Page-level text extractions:

=-=-=-=-=

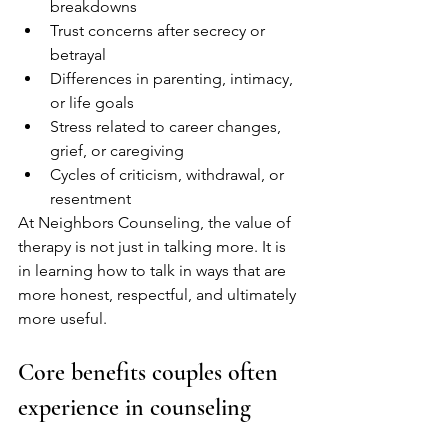
breakdowns
Trust concerns after secrecy or 
betrayal
Differences in parenting, intimacy, 
or life goals
Stress related to career changes, 
grief, or caregiving
Cycles of criticism, withdrawal, or 
resentment
At Neighbors Counseling, the value of 
therapy is not just in talking more. It is 
in learning how to talk in ways that are 
more honest, respectful, and ultimately 
more useful.
Core benefits couples often 
experience in counseling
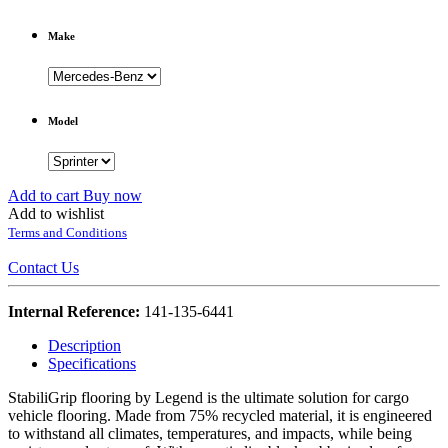
Make
Model
Add to cart
Buy now
Add to wishlist
Terms and Conditions
Contact Us
Internal Reference:
141-135-6441
Description
Specifications
StabiliGrip flooring by Legend is the ultimate solution for cargo
vehicle flooring. Made from 75% recycled material, it is engineered
to withstand all climates, temperatures, and impacts, while being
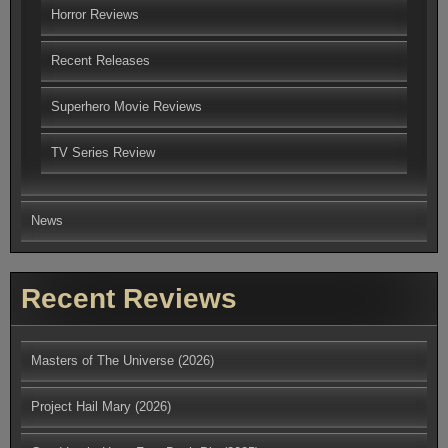
Horror Reviews
Recent Releases
Superhero Movie Reviews
TV Series Review
News
Recent Reviews
Masters of The Universe (2026)
Project Hail Mary (2026)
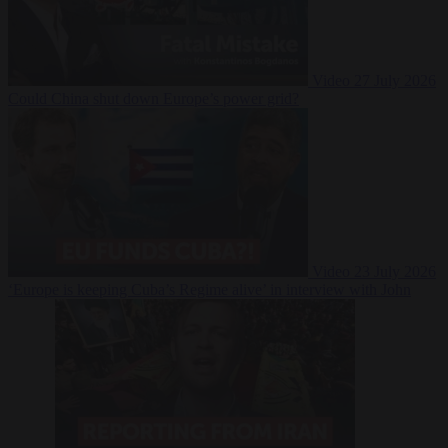
Video
27 July 2026
Could China shut down Europe’s power grid?
Video
23 July 2026
‘Europe is keeping Cuba’s Regime alive’ in interview with John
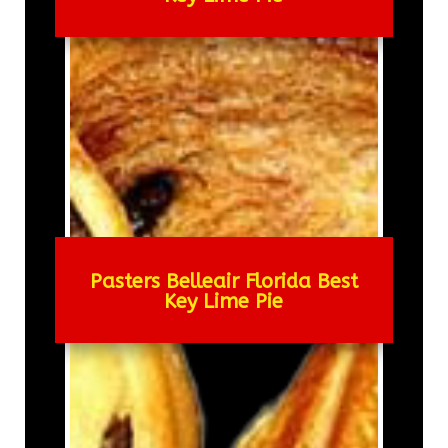
Pasters Belleair Florida Best
Key Lime Pie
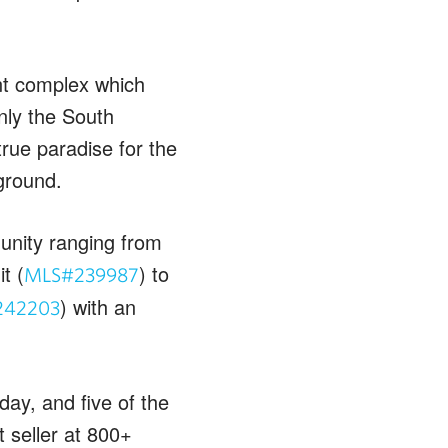
nt complex which
nly the South
ue paradise for the
ground.
unity ranging from
t (
) to
MLS#239987
) with an
242203
ay, and five of the
 seller at 800+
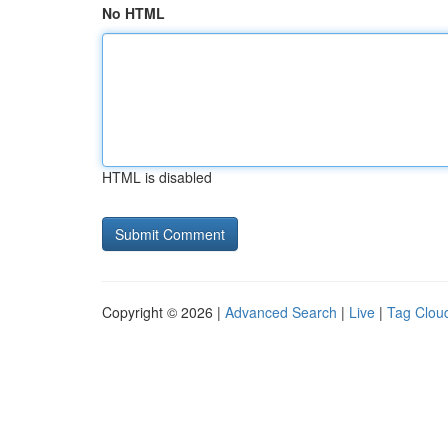
No HTML
HTML is disabled
Copyright © 2026 |
Advanced Search
|
Live
|
Tag Clou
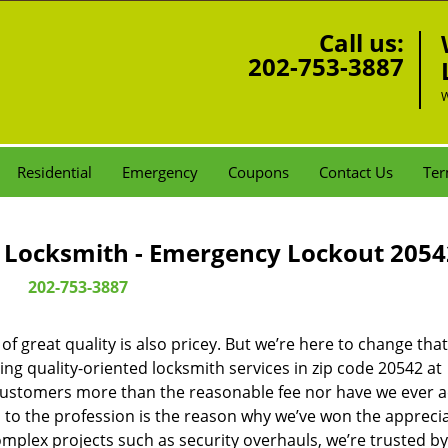
Call us:
202-753-3887
W
Residential
Emergency
Coupons
Contact Us
Ter
Locksmith - Emergency Lockout 2054
202-753-3887
 great quality is also pricey. But we’re here to change that
ng quality-oriented locksmith services in zip code 20542 at
customers more than the reasonable fee nor have we ever 
to the profession is the reason why we’ve won the apprecia
plex projects such as security overhauls, we’re trusted by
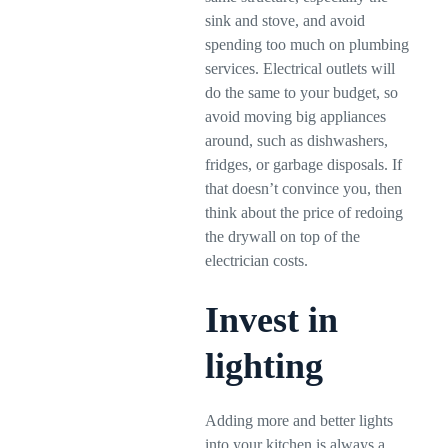
sink and stove, and avoid
spending too much on plumbing
services. Electrical outlets will
do the same to your budget, so
avoid moving big appliances
around, such as dishwashers,
fridges, or garbage disposals. If
that doesn’t convince you, then
think about the price of redoing
the drywall on top of the
electrician costs.
Invest in
lighting
Adding more and better lights
into your kitchen is always a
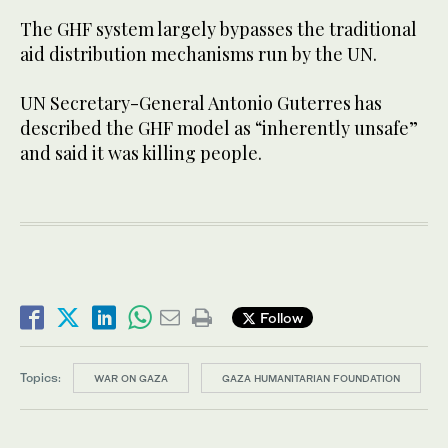
The GHF system largely bypasses the traditional
aid distribution mechanisms run by the UN.
UN Secretary-General Antonio Guterres has
described the GHF model as “inherently unsafe”
and said it was killing people.
Follow
Topics:
WAR ON GAZA
GAZA HUMANITARIAN FOUNDATION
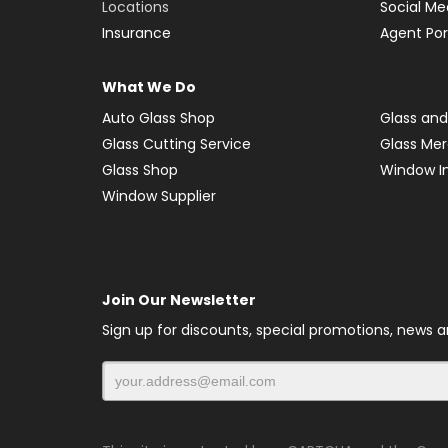
Locations
Social Me
Insurance
Agent Por
What We Do
Auto Glass Shop
Glass and
Glass Cutting Service
Glass Me
Glass Shop
Window In
Window Supplier
Join Our Newsletter
Sign up for discounts, special promotions, news 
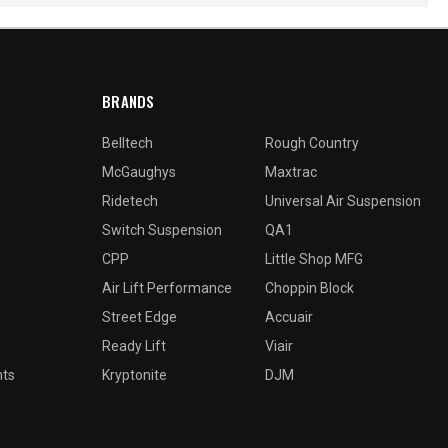
BRANDS
Belltech
Rough Country
McGaughys
Maxtrac
Ridetech
Universal Air Suspension
Switch Suspension
QA1
CPP
Little Shop MFG
Air Lift Performance
Choppin Block
Street Edge
Accuair
Ready Lift
Viair
nts
Kryptonite
DJM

=-=-=-=-=

Copy each line of the records precisely and drop any images they hold.

■ **Solution for this problem**
breakdowns
Trust concerns after secrecy or 
betrayal
Differences in parenting, intimacy, 
or life goals
Stress related to career changes, 
grief, or caregiving
Cycles of criticism, withdrawal, or 
resentment
At Neighbors Counseling, the value of 
therapy is not just in talking more. It is 
in learning how to talk in ways that are 
more honest, respectful, and ultimately 
more useful.
Core benefits couples often 
experience in counseling
Make
Model
Add to cart
Buy now
Add to wishlist
Terms and Conditions
Contact Us
Internal Reference:
141-135-6441
Description
Specifications
StabiliGrip flooring by Legend is the ultimate solution for cargo
vehicle flooring. Made from 75% recycled material, it is engineered
to withstand all climates, temperatures, and impacts, while being
Horror Reviews
Recent Releases
Superhero Movie Reviews
TV Series Review
News
Recent Reviews
Masters of The Universe (2026)
Project Hail Mary (2026)
Video
27 July 2026
Could China shut down Europe’s power grid?
Video
23 July 2026
‘Europe is keeping Cuba’s Regime alive’ in interview with John
Pasters Belleair Florida Best
Key Lime Pie
nt complex which
nly the South
ue paradise for the
ground.
unity ranging from
t (
) to
MLS#239987
) with an
242203
ay, and five of the
 seller at 800+
No HTML
HTML is disabled
Copyright © 2026 |
Advanced Search
|
Live
|
Tag Clou
Call us:
202-753-3887
W
Residential
Emergency
Coupons
Contact Us
Ter
Locksmith - Emergency Lockout 2054
202-753-3887
 great quality is also pricey. But we’re here to change that
ng quality-oriented locksmith services in zip code 20542 at
customers more than the reasonable fee nor have we ever 
to the profession is the reason why we’ve won the apprecia
plex projects such as security overhauls, we’re trusted by
sink and stove, and avoid
spending too much on plumbing
services. Electrical outlets will
do the same to your budget, so
avoid moving big appliances
around, such as dishwashers,
fridges, or garbage disposals. If
that doesn’t convince you, then
think about the price of redoing
the drywall on top of the
electrician costs.
Invest in
lighting
Adding more and better lights
into your kitchen is always a
The GHF system largely bypasses the traditional
aid distribution mechanisms run by the UN.
UN Secretary-General Antonio Guterres has
described the GHF model as “inherently unsafe”
and said it was killing people.
Follow
Topics:
WAR ON GAZA
GAZA HUMANITARIAN FOUNDATION
Locations
Social Me
Insurance
Agent Por
What We Do
Auto Glass Shop
Glass and
Glass Cutting Service
Glass Me
Glass Shop
Window In
Window Supplier
Join Our Newsletter
Sign up for discounts, special promotions, news 
BRANDS
Belltech
Rough Country
McGaughys
Maxtrac
Ridetech
Universal Air Suspension
Switch Suspension
QA1
CPP
Little Shop MFG
Air Lift Performance
Choppin Block
Street Edge
Accuair
Ready Lift
Viair
nts
Kryptonite
DJM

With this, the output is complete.